Stored items from a collection
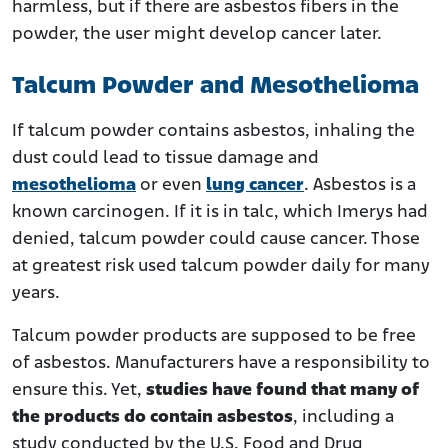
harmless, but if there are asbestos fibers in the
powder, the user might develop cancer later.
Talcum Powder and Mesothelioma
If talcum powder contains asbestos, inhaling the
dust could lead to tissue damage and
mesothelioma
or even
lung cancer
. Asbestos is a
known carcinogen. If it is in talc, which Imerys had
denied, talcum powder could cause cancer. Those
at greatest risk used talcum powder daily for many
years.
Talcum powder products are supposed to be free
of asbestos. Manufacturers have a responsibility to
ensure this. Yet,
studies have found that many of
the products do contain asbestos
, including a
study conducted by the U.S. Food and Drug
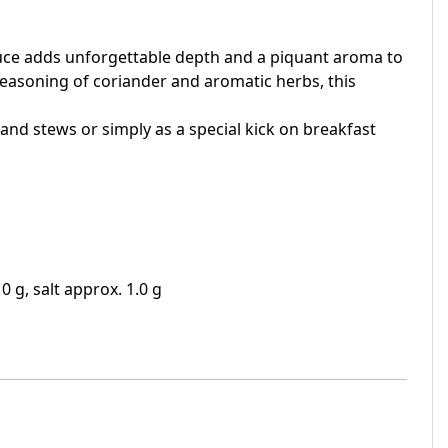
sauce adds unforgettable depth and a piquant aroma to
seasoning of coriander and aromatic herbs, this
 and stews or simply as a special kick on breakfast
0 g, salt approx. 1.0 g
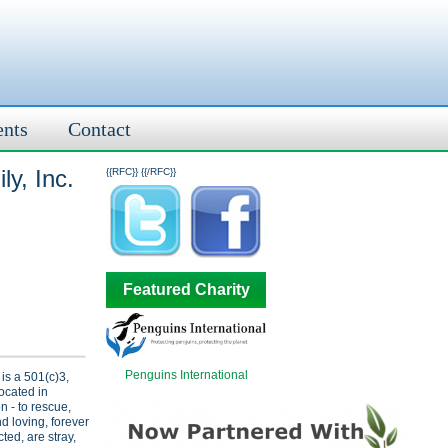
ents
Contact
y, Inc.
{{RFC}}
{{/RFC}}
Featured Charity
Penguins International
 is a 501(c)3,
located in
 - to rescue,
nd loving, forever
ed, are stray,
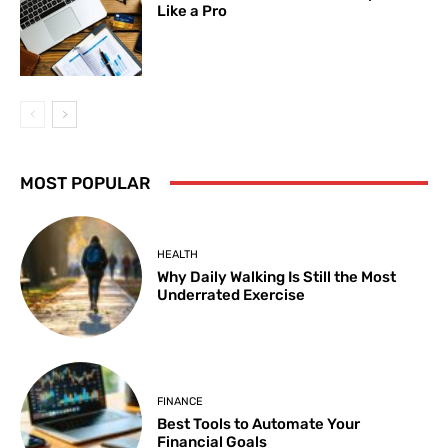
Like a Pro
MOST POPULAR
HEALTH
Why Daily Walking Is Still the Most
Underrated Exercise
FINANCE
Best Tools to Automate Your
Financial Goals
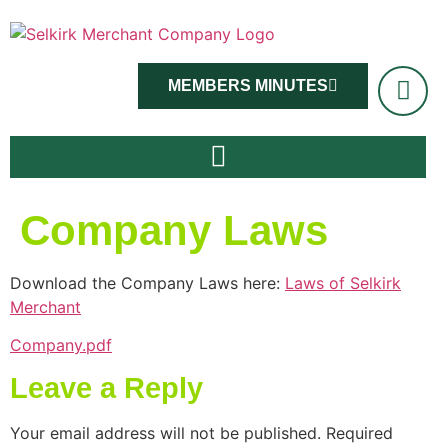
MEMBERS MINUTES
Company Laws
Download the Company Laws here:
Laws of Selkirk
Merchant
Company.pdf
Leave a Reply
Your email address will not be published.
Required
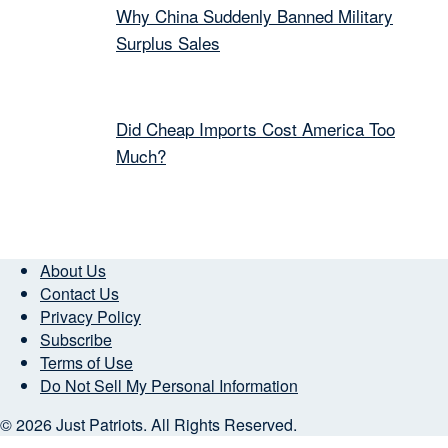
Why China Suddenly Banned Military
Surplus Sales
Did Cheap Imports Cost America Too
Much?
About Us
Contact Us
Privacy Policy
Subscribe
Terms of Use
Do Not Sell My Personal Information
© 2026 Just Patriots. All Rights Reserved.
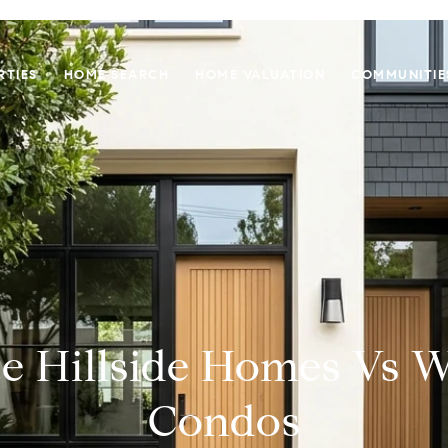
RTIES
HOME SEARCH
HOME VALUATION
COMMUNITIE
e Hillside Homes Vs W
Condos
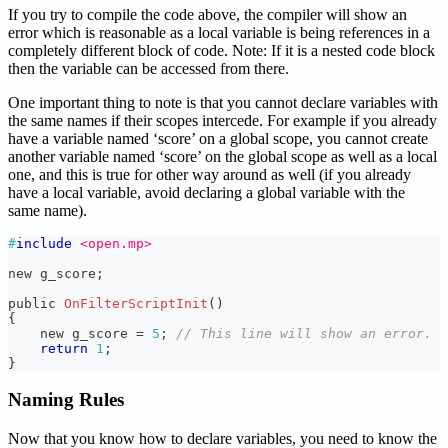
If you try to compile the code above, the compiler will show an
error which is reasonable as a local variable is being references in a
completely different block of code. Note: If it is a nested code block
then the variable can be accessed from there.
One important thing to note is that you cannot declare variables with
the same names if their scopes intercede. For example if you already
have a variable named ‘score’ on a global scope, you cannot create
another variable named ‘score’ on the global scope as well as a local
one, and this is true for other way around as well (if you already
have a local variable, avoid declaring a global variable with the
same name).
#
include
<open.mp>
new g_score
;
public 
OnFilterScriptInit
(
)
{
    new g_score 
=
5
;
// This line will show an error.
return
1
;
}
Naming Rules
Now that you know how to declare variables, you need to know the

...

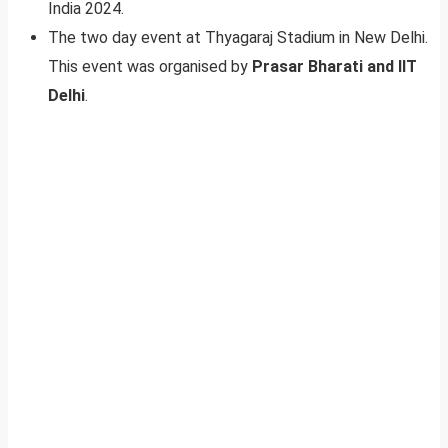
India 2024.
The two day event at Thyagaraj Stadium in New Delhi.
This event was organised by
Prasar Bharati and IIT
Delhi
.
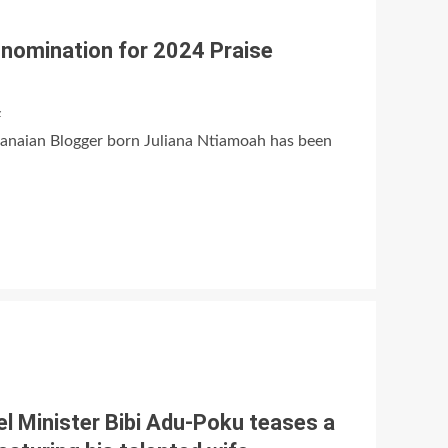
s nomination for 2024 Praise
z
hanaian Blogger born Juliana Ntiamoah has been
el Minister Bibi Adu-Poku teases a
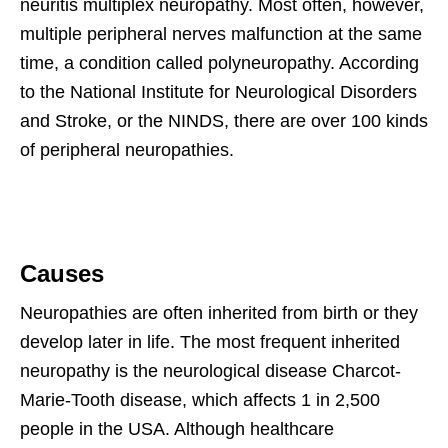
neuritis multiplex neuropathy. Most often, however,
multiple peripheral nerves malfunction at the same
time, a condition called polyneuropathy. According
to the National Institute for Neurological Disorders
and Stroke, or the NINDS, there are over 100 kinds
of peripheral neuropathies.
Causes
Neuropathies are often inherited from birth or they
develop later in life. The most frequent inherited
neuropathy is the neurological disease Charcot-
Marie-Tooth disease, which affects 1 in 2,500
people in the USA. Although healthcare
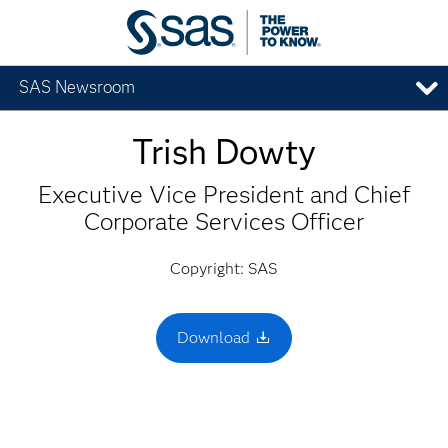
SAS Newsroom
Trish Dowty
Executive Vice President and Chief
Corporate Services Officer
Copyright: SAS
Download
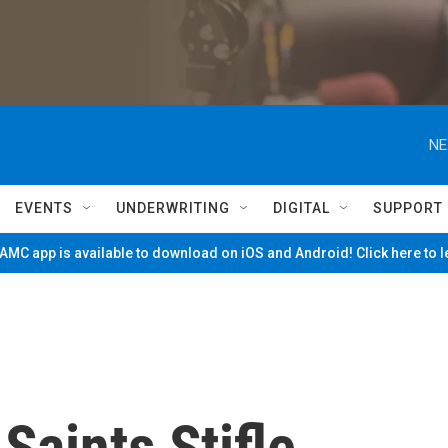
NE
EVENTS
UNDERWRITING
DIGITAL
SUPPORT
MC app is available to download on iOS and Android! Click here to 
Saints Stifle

Assignment → Beginning at the line above that contains "Terms of Use", repeat each line exactly through the one that contains "another variable named", and leave out the pictures.

Answer →
Terms of Use
Do Not Sell My Personal Information
© 2026 Just Patriots. All Rights Reserved.
RTIES
HOME SEARCH
HOME VALUATION
COMMUNITIE
e Hillside Homes Vs W
Condos
If you try to compile the code above, the compiler will show an
error which is reasonable as a local variable is being references in a
completely different block of code. Note: If it is a nested code block
then the variable can be accessed from there.
One important thing to note is that you cannot declare variables with
the same names if their scopes intercede. For example if you already
have a variable named ‘score’ on a global scope, you cannot create
another variable named ‘score’ on the global scope as well as a local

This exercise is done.